## Prompt
Copy every record exactly as it appears in the data below.

═════ Data to examine ═════

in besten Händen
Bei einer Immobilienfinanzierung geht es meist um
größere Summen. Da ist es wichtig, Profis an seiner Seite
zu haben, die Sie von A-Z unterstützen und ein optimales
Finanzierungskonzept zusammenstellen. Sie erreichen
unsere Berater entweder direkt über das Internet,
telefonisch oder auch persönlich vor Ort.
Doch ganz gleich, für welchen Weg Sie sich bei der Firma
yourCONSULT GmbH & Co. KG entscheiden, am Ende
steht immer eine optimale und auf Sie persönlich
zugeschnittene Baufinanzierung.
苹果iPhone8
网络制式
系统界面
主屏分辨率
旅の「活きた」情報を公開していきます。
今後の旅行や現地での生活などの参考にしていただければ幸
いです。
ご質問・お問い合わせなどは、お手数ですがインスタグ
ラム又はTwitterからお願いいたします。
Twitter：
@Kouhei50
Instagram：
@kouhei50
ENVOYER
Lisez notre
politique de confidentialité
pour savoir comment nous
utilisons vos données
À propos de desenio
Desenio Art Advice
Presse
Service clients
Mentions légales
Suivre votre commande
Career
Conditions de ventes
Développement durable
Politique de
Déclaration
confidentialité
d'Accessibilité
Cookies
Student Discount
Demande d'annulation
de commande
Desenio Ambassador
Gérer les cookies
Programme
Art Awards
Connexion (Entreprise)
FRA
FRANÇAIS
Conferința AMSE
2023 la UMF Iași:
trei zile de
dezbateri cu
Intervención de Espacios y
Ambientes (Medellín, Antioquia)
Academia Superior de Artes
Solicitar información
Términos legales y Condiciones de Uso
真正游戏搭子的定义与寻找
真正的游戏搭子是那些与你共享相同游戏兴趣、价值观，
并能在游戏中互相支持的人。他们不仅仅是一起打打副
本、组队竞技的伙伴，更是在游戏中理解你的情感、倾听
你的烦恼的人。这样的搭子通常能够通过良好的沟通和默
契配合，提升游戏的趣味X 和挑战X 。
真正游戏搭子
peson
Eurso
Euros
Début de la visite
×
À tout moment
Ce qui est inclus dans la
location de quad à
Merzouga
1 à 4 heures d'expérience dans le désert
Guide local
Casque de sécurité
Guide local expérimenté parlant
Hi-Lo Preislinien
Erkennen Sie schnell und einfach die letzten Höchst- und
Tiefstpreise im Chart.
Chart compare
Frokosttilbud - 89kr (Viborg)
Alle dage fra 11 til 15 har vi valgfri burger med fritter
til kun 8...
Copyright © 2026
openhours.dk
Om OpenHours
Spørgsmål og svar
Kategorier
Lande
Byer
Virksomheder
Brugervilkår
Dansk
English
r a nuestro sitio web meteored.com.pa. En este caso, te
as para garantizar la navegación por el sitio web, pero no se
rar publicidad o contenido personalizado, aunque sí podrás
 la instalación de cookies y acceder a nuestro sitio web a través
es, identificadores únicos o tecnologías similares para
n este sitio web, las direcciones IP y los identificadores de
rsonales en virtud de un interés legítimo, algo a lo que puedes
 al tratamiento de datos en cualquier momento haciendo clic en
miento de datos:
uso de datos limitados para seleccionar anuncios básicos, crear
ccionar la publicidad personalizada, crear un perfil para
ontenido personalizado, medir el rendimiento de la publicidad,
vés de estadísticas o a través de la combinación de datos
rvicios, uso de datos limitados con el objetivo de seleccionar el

═════

## Expected answer
in besten Händen
Bei einer Immobilienfinanzierung geht es meist um
größere Summen. Da ist es wichtig, Profis an seiner Seite
zu haben, die Sie von A-Z unterstützen und ein optimales
Finanzierungskonzept zusammenstellen. Sie erreichen
unsere Berater entweder direkt über das Internet,
telefonisch oder auch persönlich vor Ort.
Doch ganz gleich, für welchen Weg Sie sich bei der Firma
yourCONSULT GmbH & Co. KG entscheiden, am Ende
steht immer eine optimale und auf Sie persönlich
zugeschnittene Baufinanzierung.
苹果iPhone8
网络制式
系统界面
主屏分辨率
旅の「活きた」情報を公開していきます。
今後の旅行や現地での生活などの参考にしていただければ幸
いです。
ご質問・お問い合わせなどは、お手数ですがインスタグ
ラム又はTwitterからお願いいたします。
Twitter：
@Kouhei50
Instagram：
@kouhei50
ENVOYER
Lisez notre
politique de confidentialité
pour savoir comment nous
utilisons vos données
À propos de desenio
Desenio Art Advice
Presse
Service clients
Mentions légales
Suivre votre commande
Career
Conditions de ventes
Développement durable
Politique de
Déclaration
confidentialité
d'Accessibilité
Cookies
Student Discount
Demande d'annulation
de commande
Desenio Ambassador
Gérer les cookies
Programme
Art Awards
Connexion (Entreprise)
FRA
FRANÇAIS
Conferința AMSE
2023 la UMF Iași:
trei zile de
dezbateri cu
Intervención de Espacios y
Ambientes (Medellín, Antioquia)
Academia Superior de Artes
Solicitar información
Términos legales y Condiciones de Uso
真正游戏搭子的定义与寻找
真正的游戏搭子是那些与你共享相同游戏兴趣、价值观，
并能在游戏中互相支持的人。他们不仅仅是一起打打副
本、组队竞技的伙伴，更是在游戏中理解你的情感、倾听
你的烦恼的人。这样的搭子通常能够通过良好的沟通和默
契配合，提升游戏的趣味X 和挑战X 。
真正游戏搭子
peson
Eurso
Euros
Début de la visite
×
À tout moment
Ce qui est inclus dans la
location de quad à
Merzouga
1 à 4 heures d'expérience dans le désert
Guide local
Casque de sécurité
Guide local expérimenté parlant
Hi-Lo Preislinien
Erkennen Sie schnell und einfach die letzten Höchst- und
Tiefstpreise im Chart.
Chart compare
Frokosttilbud - 89kr (Viborg)
Alle dage fra 11 til 15 har vi valgfri burger med fritter
til kun 8...
Copyright © 2026
openhours.dk
Om OpenHours
Spørgsmål og svar
Kategorier
Lande
Byer
Virksomheder
Brugervilkår
Dansk
English
r a nuestro sitio web meteored.com.pa. En este caso, te
as para garantizar la navegación por el sitio web, pero no se
rar publicidad o contenido personalizado, aunque sí podrás
 la instalación de cookies y acceder a nuestro sitio web a través
es, identificadores únicos o tecnologías similares para
n este sitio web, las direcciones IP y los identificadores de
rsonales en virtud de un interés legítimo, algo a lo que puedes
 al tratamiento de datos en cualquier momento haciendo clic en
miento de datos:
uso de datos limitados para seleccionar anuncios básicos, crear
ccionar la publicidad personalizada, crear un perfil para
ontenido personalizado, medir el rendimiento de la publicidad,
vés de estadísticas o a través de la combinación de datos
rvicios, uso de datos limitados con el objetivo de seleccionar el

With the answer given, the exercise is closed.